Task goal:
Transcribe every entry verbatim; omit pictures.

Dataset extract:
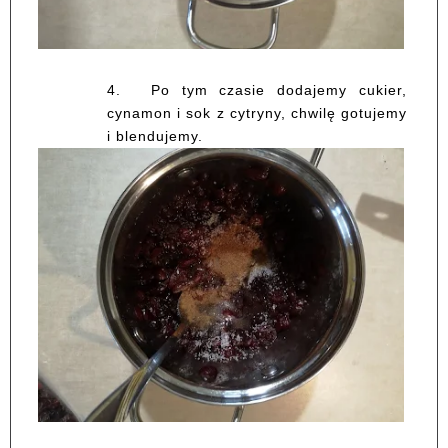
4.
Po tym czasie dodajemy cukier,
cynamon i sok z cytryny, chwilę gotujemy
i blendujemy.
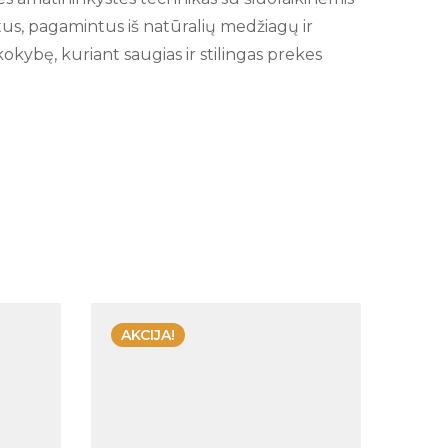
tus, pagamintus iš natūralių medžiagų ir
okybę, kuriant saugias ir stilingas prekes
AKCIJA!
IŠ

Finished exercise:
4.
Po tym czasie dodajemy cukier,
cynamon i sok z cytryny, chwilę gotujemy
i blendujemy.
tus, pagamintus iš natūralių medžiagų ir
okybę, kuriant saugias ir stilingas prekes
AKCIJA!
IŠ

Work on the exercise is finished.